If I understand acoustics correctly then any signal can be expressed as a series of terms of the fundamental and harmonics. This is very similar to the ground state and excited states of a quantum system. Eventually the measurement problem and collapse must be explained, how would you tackle these problems?

While I'm just barely competent, my gut feeling for the collapse of the wavefunction would be something similar to noise in a signal. I have read that a signal with high fidelity has a large coefficient for the important terms in the Fourier series. In quantum these coefficients are the probabilities, and when we measure the wavefunction (pass the signal through a network) we collapse it to an eigenvalue. In other words one of these coefficients becomes 1 and the others become zero (filtering?). Considering your lifetime of wisdom with signals and Fourier analysis it would be a crime if I didn't learn as much as I can from you.

Brian

Dear Brian,

When I read the sentence you quoted, I was not cautious enough myself. If one knows how to correctly apply and interpret complex calculus then there is no reason for distrust.

My criticism with respect to quantum mechanics mainly focuses on the following details:

1) I did not found application to quantum mechanics of the complex ansatz exp(i omega t) before the paper by Kramers and Heisenberg in Z. Phys. 31, 681 (1925).

They even wrote:

The object of this work is to show how the careful application od correspondence ideas leads to the surprising result that the ansatz ... is very useful ...

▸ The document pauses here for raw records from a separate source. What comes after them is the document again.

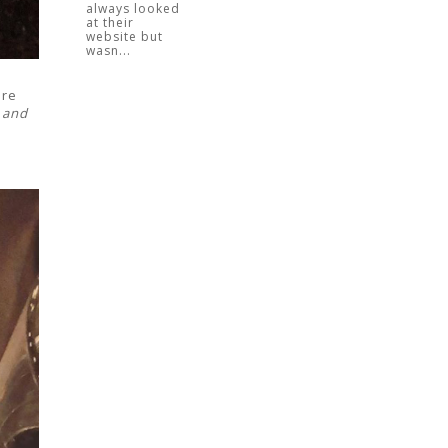
always looked
at their
website but
wasn...
ore
 and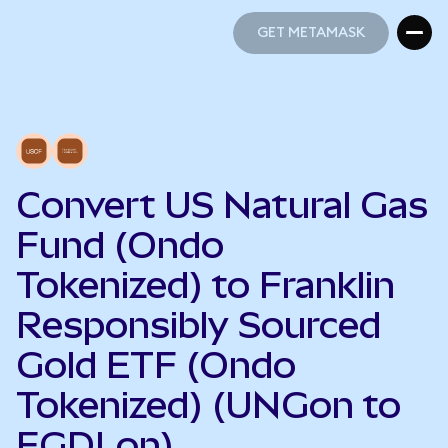
GET METAMASK
GET METAMASK
Convert US Natural Gas
Fund (Ondo
Tokenized) to Franklin
Responsibly Sourced
Gold ETF (Ondo
Tokenized) (UNGon to
FGDLon)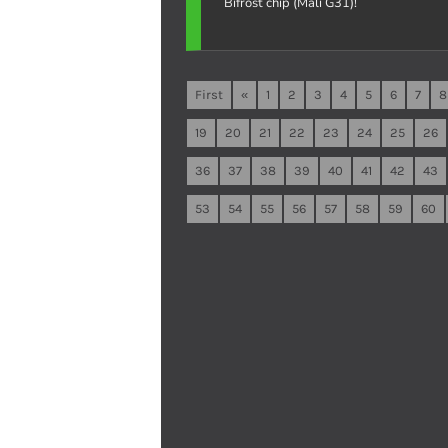
Bifrost chip (Mali G31)!
First
«
1
2
3
4
5
6
7
8
19
20
21
22
23
24
25
26
36
37
38
39
40
41
42
43
53
54
55
56
57
58
59
60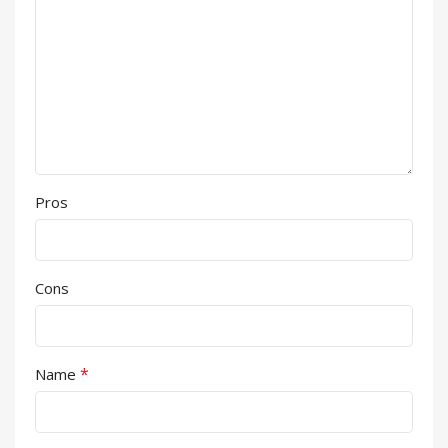
Pros
Cons
*
Name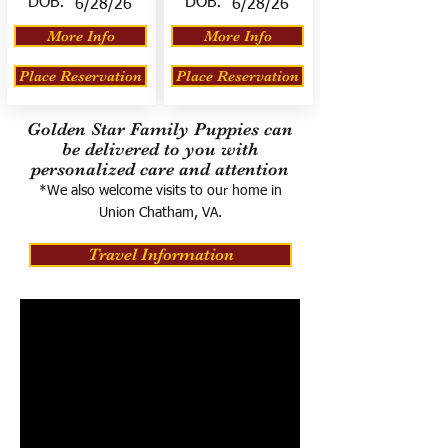
DOB:
DOB:
6/28/26
6/28/26
More Info
More Info
Place Reservation
Place Reservation
Golden Star Family Puppies can
be delivered to you with
personalized care and attention
*We also welcome visits to our home in
Union Chatham, VA.
Travel Information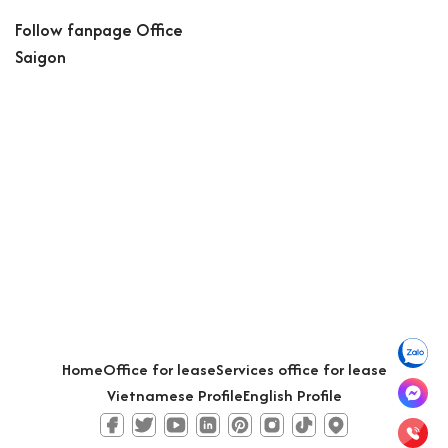
Follow fanpage Office
Saigon
Home
Office for lease
Services office for lease
Vietnamese Profile
English Profile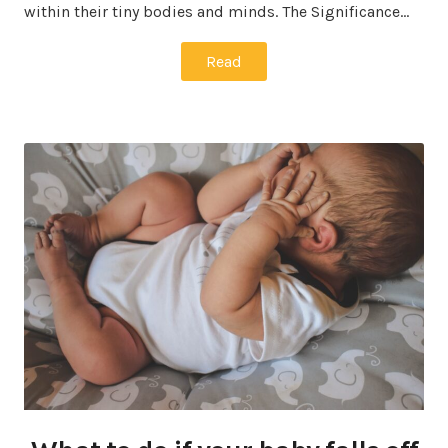
within their tiny bodies and minds. The Significance…
Read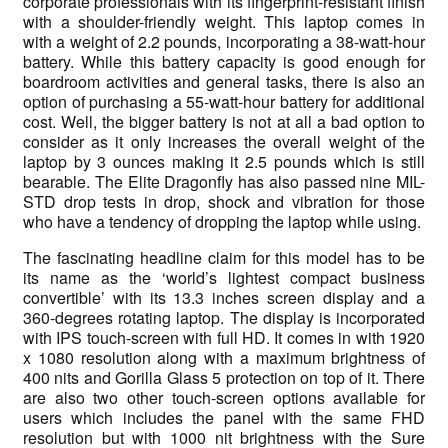
corporate professionals with its fingerprint-resistant finish
with a shoulder-friendly weight. This laptop comes in
with a weight of 2.2 pounds, incorporating a 38-watt-hour
battery. While this battery capacity is good enough for
boardroom activities and general tasks, there is also an
option of purchasing a 55-watt-hour battery for additional
cost. Well, the bigger battery is not at all a bad option to
consider as it only increases the overall weight of the
laptop by 3 ounces making it 2.5 pounds which is still
bearable. The Elite Dragonfly has also passed nine MIL-
STD drop tests in drop, shock and vibration for those
who have a tendency of dropping the laptop while using.
The fascinating headline claim for this model has to be
its name as the ‘world’s lightest compact business
convertible’ with its 13.3 inches screen display and a
360-degrees rotating laptop. The display is incorporated
with IPS touch-screen with full HD. It comes in with 1920
x 1080 resolution along with a maximum brightness of
400 nits and Gorilla Glass 5 protection on top of it. There
are also two other touch-screen options available for
users which includes the panel with the same FHD
resolution but with 1000 nit brightness with the Sure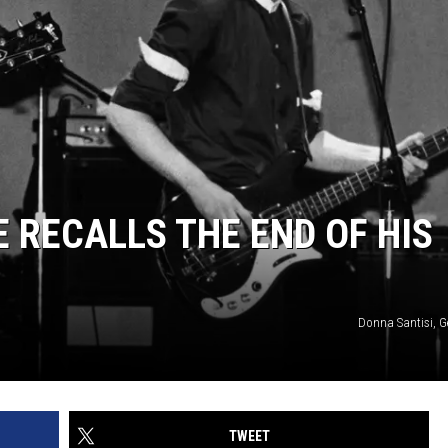
 RECALLS THE END OF HIS
Donna Santisi, G
TWEET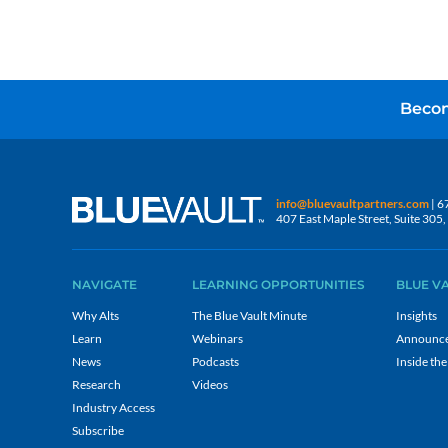
Becom
info@bluevaultpartners.com
| 6
407 East Maple Street, Suite 30
NAVIGATE
LEARNING OPPORTUNITIES
BLUE V
Why Alts
The Blue Vault Minute
Insights
Learn
Webinars
Announc
News
Podcasts
Inside the
Research
Videos
Industry Access
Subscribe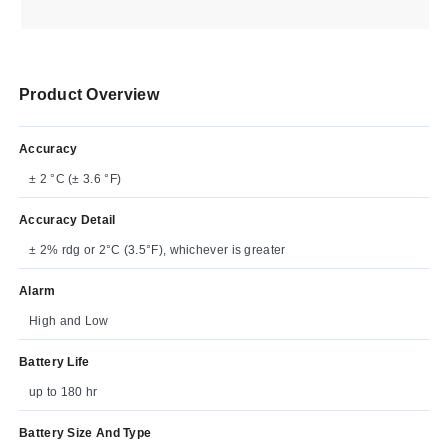
Product Overview
Accuracy
± 2 °C (± 3.6 °F)
Accuracy Detail
± 2% rdg or 2°C (3.5°F), whichever is greater
Alarm
High and Low
Battery Life
up to 180 hr
Battery Size And Type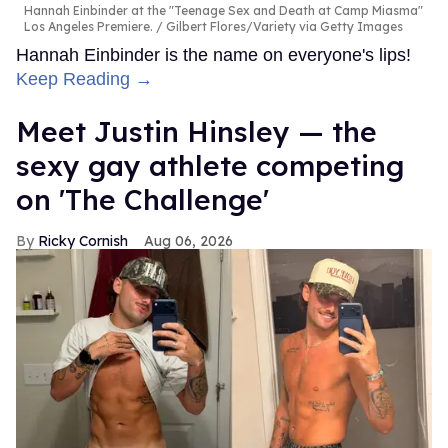
Hannah Einbinder at the "Teenage Sex and Death at Camp Miasma"
Los Angeles Premiere.
Gilbert Flores/Variety via Getty Images
Hannah Einbinder is the name on everyone's lips!
Keep Reading →
Meet Justin Hinsley — the
sexy gay athlete competing
on 'The Challenge'
Ricky Cornish
Aug 06, 2026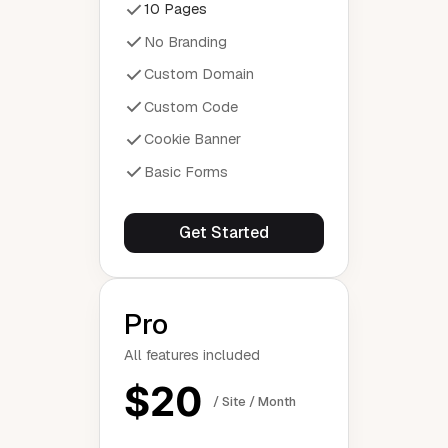
10 Pages
No Branding
Custom Domain
Custom Code
Cookie Banner
Basic Forms
Get Started
Pro
All features included
$20
/ Site / Month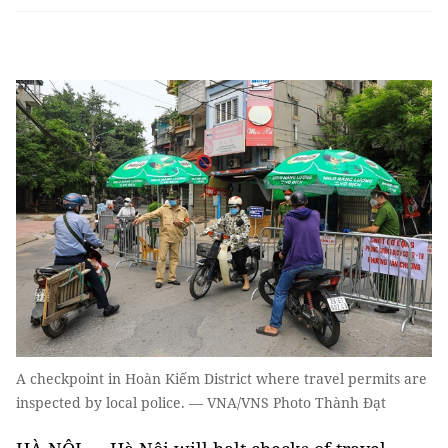
A checkpoint in Hoàn Kiếm District where travel permits are
inspected by local police. — VNA/VNS Photo Thành Đạt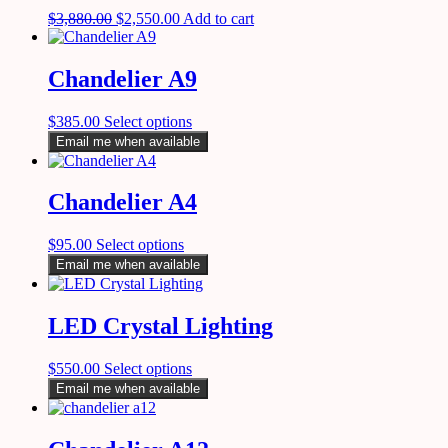
$
3,880.00
$
2,550.00
Add to cart
Chandelier A9
$
385.00
Select options
Email me when available
Chandelier A4
$
95.00
Select options
Email me when available
LED Crystal Lighting
$
550.00
Select options
Email me when available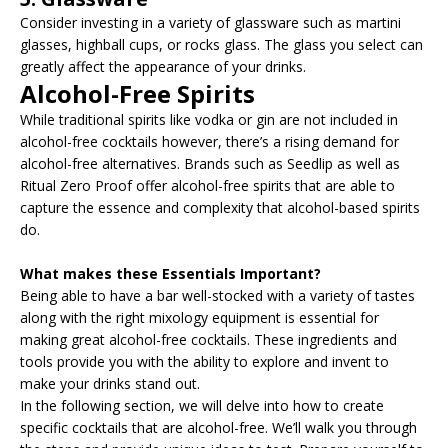
Consider investing in a variety of glassware such as martini
glasses, highball cups, or rocks glass. The glass you select can
greatly affect the appearance of your drinks.
Alcohol-Free Spirits
While traditional spirits like vodka or gin are not included in
alcohol-free cocktails however, there’s a rising demand for
alcohol-free alternatives. Brands such as Seedlip as well as
Ritual Zero Proof offer alcohol-free spirits that are able to
capture the essence and complexity that alcohol-based spirits
do.
What makes these Essentials Important?
Being able to have a bar well-stocked with a variety of tastes
along with the right mixology equipment is essential for
making great alcohol-free cocktails. These ingredients and
tools provide you with the ability to explore and invent to
make your drinks stand out.
In the following section, we will delve into how to create
specific cocktails that are alcohol-free. We’ll walk you through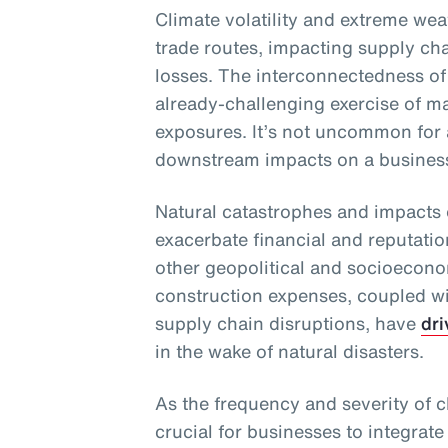
Climate volatility and extreme wea
trade routes, impacting supply chai
losses. The interconnectedness of
already-challenging exercise of m
exposures. It’s not uncommon for 
downstream impacts on a business 
Natural catastrophes and impacts 
exacerbate financial and reputati
other geopolitical and socioecono
construction expenses, coupled wit
supply chain disruptions, have
dri
in the wake of natural disasters.
As the frequency and severity of cl
crucial for businesses to integrate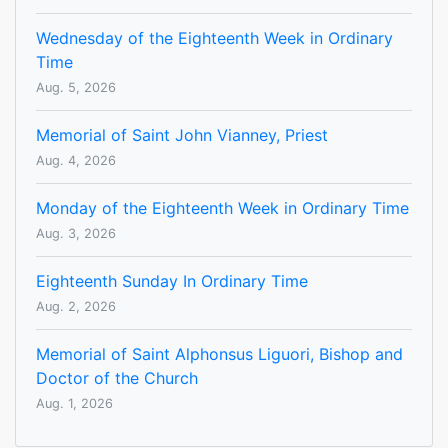
Wednesday of the Eighteenth Week in Ordinary
Time
Aug. 5, 2026
Memorial of Saint John Vianney, Priest
Aug. 4, 2026
Monday of the Eighteenth Week in Ordinary Time
Aug. 3, 2026
Eighteenth Sunday In Ordinary Time
Aug. 2, 2026
Memorial of Saint Alphonsus Liguori, Bishop and
Doctor of the Church
Aug. 1, 2026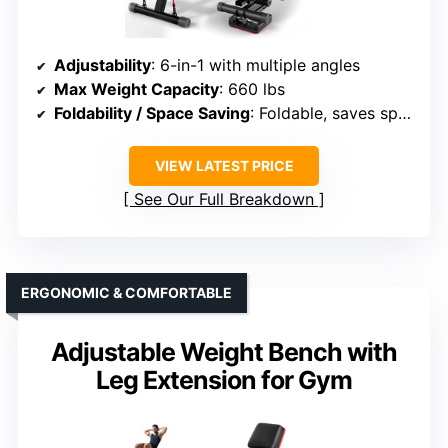
Adjustability
: 6-in-1 with multiple angles
Max Weight Capacity
: 660 lbs
Foldability / Space Saving
: Foldable, saves space
VIEW LATEST PRICE
See Our Full Breakdown
ERGONOMIC & COMFORTABLE
Adjustable Weight Bench with
Leg Extension for Gym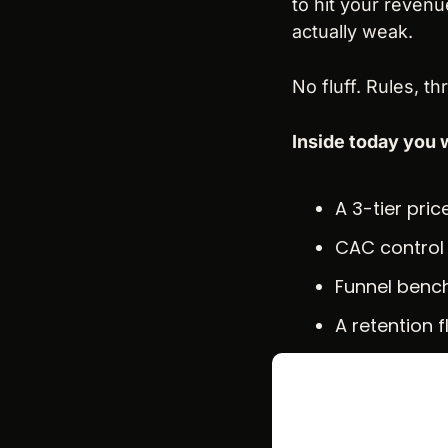
to hit your revenue
actually weak.
No fluff. Rules, t
Inside today you w
A 3-tier pri
CAC control 
Funnel bench
A retention 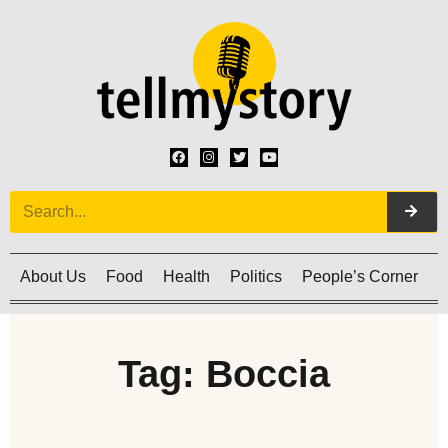
About Us
Food
Health
Politics
People’s Corner
C
Tag: Boccia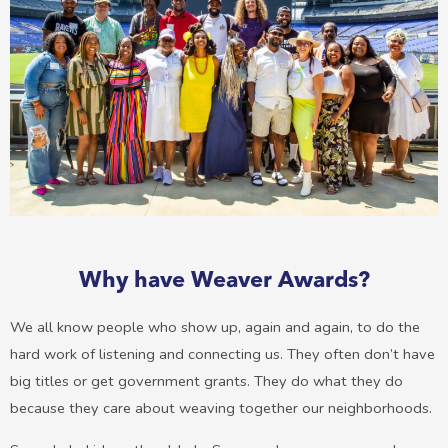
Why have Weaver Awards?
We all know people who show up, again and again, to do the
hard work of listening and connecting us. They often don’t have
big titles or get government grants. They do what they do
because they care about weaving together our neighborhoods.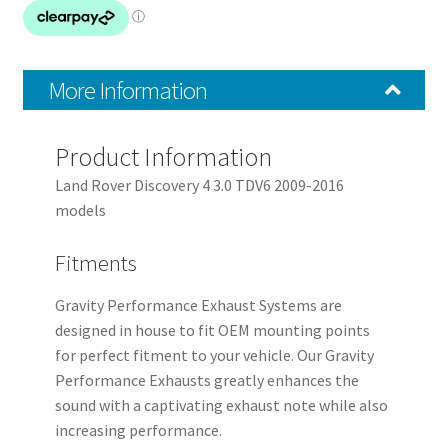
quantity
More Information
Product Information
Land Rover Discovery 4 3.0 TDV6 2009-2016
models
Fitments
Gravity Performance Exhaust Systems are
designed in house to fit OEM mounting points
for perfect fitment to your vehicle. Our Gravity
Performance Exhausts greatly enhances the
sound with a captivating exhaust note while also
increasing performance.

To me, Kramers is known for his theory of dispersion and so called Kramers-Kronig relations.

2)

to be continued

2) Kramers expressed the real part n (phase velocity) as an integral of the imaginary part k (absorption). I did not find any indication that he was aware of the limitation for functions of time to either only positive or only negative values of time. This limitation is not just obvious for what already has been reality but also for the opposite point of view where for a closed ideal system the past does not matter.

3) While above mentioned paper was submitted in January 1925, Heisenberg submitted in July 1925 in Z. Phys. 33, 879 a paper that reveals: He intended to perform an inverse transform. At least he wrote for the last time Re for real part. He also correctly explained that a common phase is arbitrary and without physical significance.

4) to be continued

Dear Eckard,

Thank you for 1-3 and I look forward to [4...n]. Your posts have become a priceless resource for me.

I'm working on something which is for the moment a very rough idea, but I think you will like it when it is completed and polished.

4) Heisenberg wrote in letters to Pauli: On June 21, 1925: "Bohr's theory of hydrogen seems to me formally very much the same as Kramers' dispersions theory", on July 9: "My whole troubled efforts are intended to totally destroy the idea of the orbits.." and on July 9: "... Kramers called me the optimist".

Born received Heisenberg's manuscript on July 11, 1925 and wrote on July 15 to Einstein: "... looks very mysterious but is surely correct and deep". Born appreciated in particular Heisenberg's form of the quantization condition:

pq-qp=h/(i 2 pi).

When Pauli refused to join Born's team, Pauli said:"Yes, I know you are fond of tedious and complicated formalism. You are only going to spoil Heisenberg's physical ideas by your futile mathematics".

The paper of Sept. 27 by Born and Jordan in Z. Phys. 34, 858 (1925) gave credit to Heisenberg's assumption that the square of the magnitude of the element of the matrix representing the electric moment of the atom is a measure of the transition probability. It was motivated by Born's observation in 1924 that Einstein's emission probabilities correspond to squares of classical amplitudes.

This seems to answer my questions why Kramers' representation in terms of real and imaginary part was replaced by a representation in terms of magnitude and phase.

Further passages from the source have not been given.